While comments made by RSS chief Mohan Bhagwat on Mother Teresa continue to attract widespread criticism, we take a look at other controversies in the past on the saint.
From the issues of abortion to her beatification and sainthood, Mother Teresa's work and life has been subjected to intense scrutiny, judgement and criticism.
While she was lauded for founding the Missionaries of Charity that ran hospices and homes for people with HIV/AIDS, leprosy and tuberculosis, many of the criticisms against her sprouted due to the conflicts of between her religious beliefs and her role as a social worker.
Anti-abortion stance: Critics have decried Mother Teresa for her anti-abortion stance. After receiving the Nobel Peace Prize in 1979, she had espoused the anti-abortion cause, "...I feel the greatest destroyer of peace today is abortion, because it is a direct war, a direct killing - direct murder by the mother herself." Read more
Some even went so far as to say that she used her influence to further the Vatican stance on abortion. Other critics have been of the view that her charity work is a part of a larger scheme to fight 'abortion and contraception'. In a 1995 book The Missionary Position: Mother Teresa in Theory and Practice, one of Mother Teresa's harshest critics Christopher Hitchens says,
"..But it is difficult to spend any time at all in Calcutta and conclude that what it most needs is a campaign against population control. Nor, of course, does Mother Teresa make this judgment based on local conditions. She was opposed on principle to abortion and birth control long before she got there. For her, Calcutta is simply a front in a much larger war."

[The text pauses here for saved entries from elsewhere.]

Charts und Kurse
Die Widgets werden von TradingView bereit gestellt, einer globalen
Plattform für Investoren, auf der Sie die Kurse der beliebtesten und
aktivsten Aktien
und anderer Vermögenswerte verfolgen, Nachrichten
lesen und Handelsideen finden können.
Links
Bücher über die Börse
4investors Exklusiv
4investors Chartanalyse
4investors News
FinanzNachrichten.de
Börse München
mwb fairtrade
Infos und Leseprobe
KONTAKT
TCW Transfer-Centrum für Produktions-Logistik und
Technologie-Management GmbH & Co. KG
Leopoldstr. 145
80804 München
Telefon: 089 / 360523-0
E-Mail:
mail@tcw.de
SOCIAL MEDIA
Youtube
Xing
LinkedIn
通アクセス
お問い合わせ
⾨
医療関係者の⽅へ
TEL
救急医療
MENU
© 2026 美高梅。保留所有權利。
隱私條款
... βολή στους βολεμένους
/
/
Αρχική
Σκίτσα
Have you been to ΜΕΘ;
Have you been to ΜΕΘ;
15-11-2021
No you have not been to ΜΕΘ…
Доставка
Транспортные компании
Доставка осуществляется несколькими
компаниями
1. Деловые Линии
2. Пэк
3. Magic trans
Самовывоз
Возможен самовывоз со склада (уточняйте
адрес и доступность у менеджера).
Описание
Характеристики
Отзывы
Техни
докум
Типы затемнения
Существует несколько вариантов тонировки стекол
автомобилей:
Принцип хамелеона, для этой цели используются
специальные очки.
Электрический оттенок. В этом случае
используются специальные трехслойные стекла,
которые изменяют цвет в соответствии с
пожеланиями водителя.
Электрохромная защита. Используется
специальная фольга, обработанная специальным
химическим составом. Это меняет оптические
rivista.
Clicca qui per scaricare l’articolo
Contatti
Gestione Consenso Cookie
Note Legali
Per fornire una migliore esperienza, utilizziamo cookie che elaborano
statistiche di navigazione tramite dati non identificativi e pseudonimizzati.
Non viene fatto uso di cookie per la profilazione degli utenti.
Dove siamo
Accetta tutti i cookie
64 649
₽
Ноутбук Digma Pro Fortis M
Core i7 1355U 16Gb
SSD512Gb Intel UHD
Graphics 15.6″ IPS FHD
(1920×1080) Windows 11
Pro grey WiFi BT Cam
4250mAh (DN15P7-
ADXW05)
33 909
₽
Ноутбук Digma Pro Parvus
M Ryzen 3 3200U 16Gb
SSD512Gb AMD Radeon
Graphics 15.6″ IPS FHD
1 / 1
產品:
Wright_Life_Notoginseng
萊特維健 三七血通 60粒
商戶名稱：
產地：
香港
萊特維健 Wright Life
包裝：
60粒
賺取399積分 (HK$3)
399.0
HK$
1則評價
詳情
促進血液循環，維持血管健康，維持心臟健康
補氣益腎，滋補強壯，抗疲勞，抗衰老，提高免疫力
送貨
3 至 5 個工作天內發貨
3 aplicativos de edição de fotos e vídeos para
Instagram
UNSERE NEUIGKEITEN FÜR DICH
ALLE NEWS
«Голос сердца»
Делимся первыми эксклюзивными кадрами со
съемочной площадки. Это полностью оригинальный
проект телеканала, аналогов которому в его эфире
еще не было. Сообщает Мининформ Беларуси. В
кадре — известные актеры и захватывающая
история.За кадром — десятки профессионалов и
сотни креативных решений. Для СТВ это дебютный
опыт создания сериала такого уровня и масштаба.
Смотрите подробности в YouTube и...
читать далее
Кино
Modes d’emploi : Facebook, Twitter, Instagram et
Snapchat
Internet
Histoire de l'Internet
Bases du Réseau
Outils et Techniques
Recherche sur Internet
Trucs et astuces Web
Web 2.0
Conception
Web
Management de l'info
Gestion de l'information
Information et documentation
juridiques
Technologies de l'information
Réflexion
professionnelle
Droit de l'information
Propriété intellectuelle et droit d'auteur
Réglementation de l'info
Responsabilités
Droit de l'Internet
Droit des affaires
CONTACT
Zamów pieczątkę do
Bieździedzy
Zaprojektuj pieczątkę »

Hypocrisy and controversial associations: Mother Teresa has been accused of hypocrisy on some occasions. Known to embrace and idolise a life of suffering and poverty, she had once said, "I think it is very beautiful for the poor to accept their lot, to share it with the passion of Christ. I think the world is being much helped by the suffering of the poor people," as mentioned in Hitchens' work.
However her association with and open support to corrupt businessmen Charles Keating and Robert Maxwell as well as dictatorial family Robert Duvalier received harsh criticism and disapproval.
Hitchens and others have also pointed at the duplicity that while her patients suffered from the lack of pain-relieving and illness-combating medical support in her charitable organisations, Mother Teresa herself would check into expensive and sophisticated clinics and hospitals in the West.
Sainthood: Mother Teresa was beatified to sainthood in 2003 by Pope John Paul II. Many eyebrows were raised over this event.
The charges against the Vatican was that they did not follow the necessary steps usually taken to confer the sainthood. Mother Teresa was nominated by the Pope for sainthood in 1998, a year after her death, instead of five years which is the usual practice.
There were also glaring holes into claims that she had performed miracles. A woman had claimed that she saw a light emanating from Mother Teresa's picture which cured her of cancer. Her physician, however, countered the claims and said that the woman did not suffer from cancer, but from a tubercular cyst which went away after the regular intake of medication.
So RSS chief Mohan Bhagwat does not happen to be the first one to attempt puncturing the halo that surrounds Mother Teresa and it does not look like he might be the last. Bhagwat has alleged that Mother Teresa had an ulterior motive to convert people under her organisation's care to Christianity.
But Hitchens in his 1995 book mentions a far more serious charge -- that Mother Teresa and her nuns would secretly baptise dying men and women without their consent, a charge denied by the Missionaries of Charity.